#### Given information:
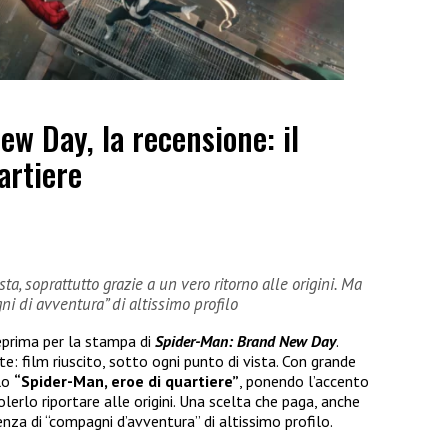
w Day, la recensione: il
uartiere
ista, soprattutto grazie a un vero ritorno alle origini. Ma
i di avventura” di altissimo profilo
eprima per la stampa di
Spider-Man: Brand New Day
.
 film riuscito, sotto ogni punto di vista. Con grande
llo
“Spider-Man, eroe di quartiere”
, ponendo l’accento
lerlo riportare alle origini. Una scelta che paga, anche
nza di “compagni d’avventura” di altissimo profilo.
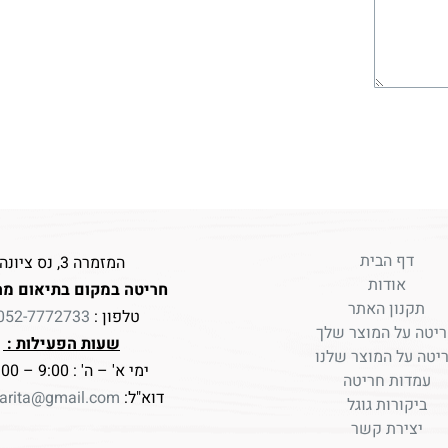
דף הבית
המזמרה 3, נס ציונה
אודות
חריטה במקום בתיאום מר
תקנון האתר
טלפון :
052-7772733
יטה על המוצר שלך
שעות הפעילות :
יטה על המוצר שלנו
ימי א' – ה' : 9:00 – 17:00
עמדות חריטה
דוא"ל:
arita@gmail.com
ביקורות גוגל
יצירת קשר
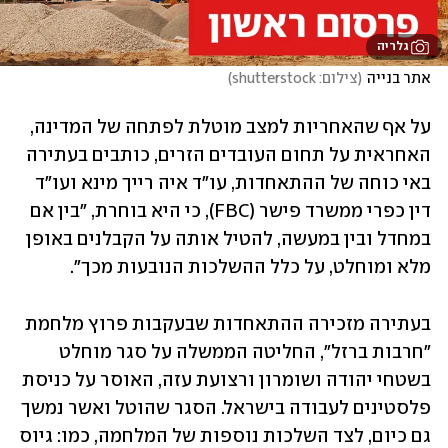
גלריה
אתר בנייה
(
צילום: shutterstock
)
על אף שהאחריות למצב מוטלת לפתחה של המדינה, 
האחראית על תחום העובדים הזרים, כותבים בעתירה 
באי כוחה של ההתאחדות, עו"ד איה רייך מינא ועו"ד 
דין כפרי ממשרד פישר (FBC), כי היא בוחרת, "בין אם 
במחדל ובין במעשה, להטיל אותה על הקבלנים באופן 
מלא ומוחלט, על כלל ההשלכות הנובעות מכך".
בעתירה מזכירה ההתאחדות שבעקבות פרוץ מלחמת 
"חרבות ברזל", החליטה הממשלה על סגר מוחלט 
בשטחי יהודה ושומרון ורצועת עזה, האוסר על כניסת 
פלסטינים לעבודה בישראל. הסגר שהוטל ואשר נמשך 
גם כיום, לצד השלכות נוספות של המלחמה, כמו: גיוס 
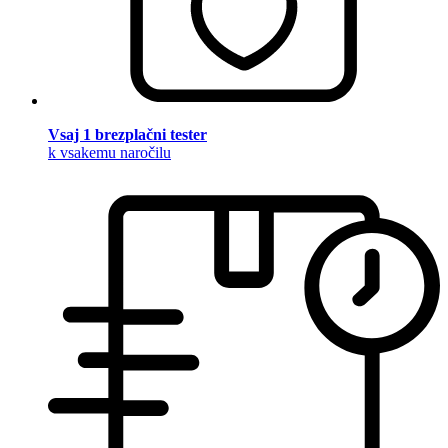
Vsaj 1 brezplačni tester
k vsakemu naročilu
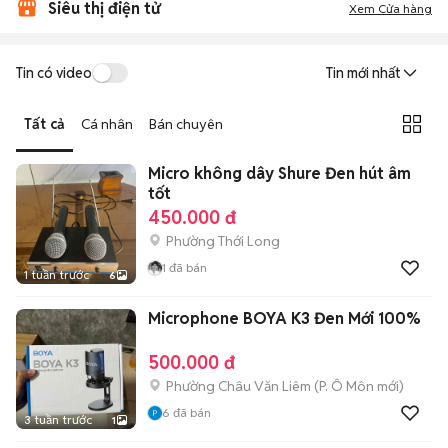
Siêu thị điện tử
Xem Cửa hàng
Tin có video
Tin mới nhất
Tất cả
Cá nhân
Bán chuyên
Micro không dây Shure Đen hút âm
tốt
450.000 đ
Phường Thới Long
1
đã bán
1 tuần trước
6
Microphone BOYA K3 Đen Mới 100%
500.000 đ
Phường Châu Văn Liêm
(
P. Ô Môn
mới)
6
đã bán
3 tuần trước
1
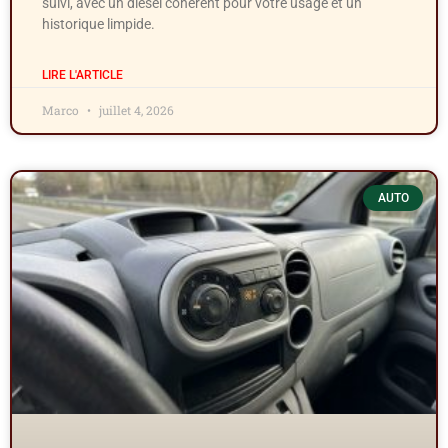
suivi, avec un diesel cohérent pour votre usage et un
historique limpide.
LIRE L'ARTICLE
Marco
juillet 4, 2026
AUTO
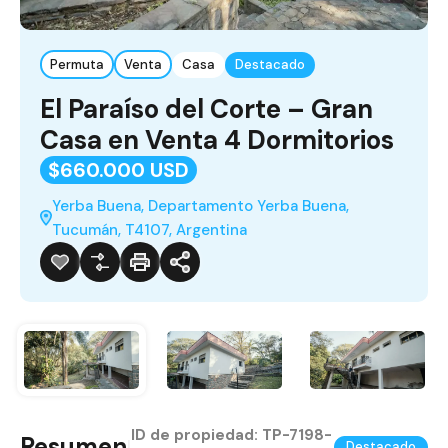
Permuta
Venta
Casa
Destacado
El Paraíso del Corte – Gran
Casa en Venta 4 Dormitorios
$660.000 USD
Yerba Buena, Departamento Yerba Buena,
Tucumán, T4107, Argentina
ID de propiedad:
TP-7198-
Resumen
|
Destacado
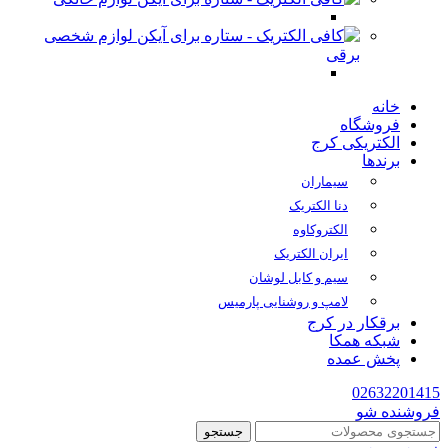
لوازم شخصی
برقی
خانه
فروشگاه
الکتریکی کرج
برندها
سیماران
دنا الکتریک
الکتروکاوه
ایران الکتریک
سیم و کابل لوشان
لامپ و روشنایی پارمیس
برقکار در کرج
شبکه همکا
پخش عمده
02632201415
فروشنده شو
جستجو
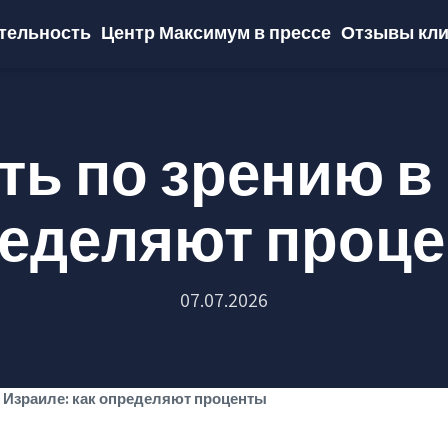
тельность
Центр Максимум в прессе
Отзывы кли
ь по зрению в 
еделяют проц
07.07.2026
 Израиле: как определяют проценты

#### Exercise prompt:
Please transcribe exactly the lines from the start of the records through the line containing "لامپ و روشنایی پارمیس", leaving the pictures out.

#### Answer section:
w Day, la recensione: il
uartiere
ista, soprattutto grazie a un vero ritorno alle origini. Ma
i di avventura” di altissimo profilo
eprima per la stampa di
Spider-Man: Brand New Day
.
 film riuscito, sotto ogni punto di vista. Con grande
llo
“Spider-Man, eroe di quartiere”
, ponendo l’accento
lerlo riportare alle origini. Una scelta che paga, anche
nza di “compagni d’avventura” di altissimo profilo.
דף הבית
המזמרה 3, נס ציונה
אודות
חריטה במקום בתיאום מר
תקנון האתר
טלפון :
052-7772733
יטה על המוצר שלך
שעות הפעילות :
יטה על המוצר שלנו
ימי א' – ה' : 9:00 – 17:00
עמדות חריטה
דוא"ל:
arita@gmail.com
ביקורות גוגל
יצירת קשר
גלריה
אתר בנייה
(
צילום: shutterstock
)
על אף שהאחריות למצב מוטלת לפתחה של המדינה, 
האחראית על תחום העובדים הזרים, כותבים בעתירה 
באי כוחה של ההתאחדות, עו"ד איה רייך מינא ועו"ד 
דין כפרי ממשרד פישר (FBC), כי היא בוחרת, "בין אם 
במחדל ובין במעשה, להטיל אותה על הקבלנים באופן 
מלא ומוחלט, על כלל ההשלכות הנובעות מכך".
בעתירה מזכירה ההתאחדות שבעקבות פרוץ מלחמת 
"חרבות ברזל", החליטה הממשלה על סגר מוחלט 
בשטחי יהודה ושומרון ורצועת עזה, האוסר על כניסת 
פלסטינים לעבודה בישראל. הסגר שהוטל ואשר נמשך 
גם כיום, לצד השלכות נוספות של המלחמה, כמו: גיוס 
Vsaj 1 brezplačni tester
k vsakemu naročilu
Siêu thị điện tử
Xem Cửa hàng
Tin có video
Tin mới nhất
Tất cả
Cá nhân
Bán chuyên
Micro không dây Shure Đen hút âm
tốt
450.000 đ
Phường Thới Long
1
đã bán
1 tuần trước
6
Microphone BOYA K3 Đen Mới 100%
500.000 đ
Phường Châu Văn Liêm
(
P. Ô Môn
mới)
6
đã bán
3 tuần trước
1
suivi, avec un diesel cohérent pour votre usage et un
historique limpide.
LIRE L'ARTICLE
Marco
juillet 4, 2026
AUTO
Permuta
Venta
Casa
Destacado
El Paraíso del Corte – Gran
Casa en Venta 4 Dormitorios
$660.000 USD
Yerba Buena, Departamento Yerba Buena,
Tucumán, T4107, Argentina
ID de propiedad:
TP-7198-
Resumen
|
Destacado
لوازم شخصی
برقی
خانه
فروشگاه
الکتریکی کرج
برندها
سیماران
دنا الکتریک
الکتروکاوه
ایران الکتریک
سیم و کابل لوشان
لامپ و روشنایی پارمیس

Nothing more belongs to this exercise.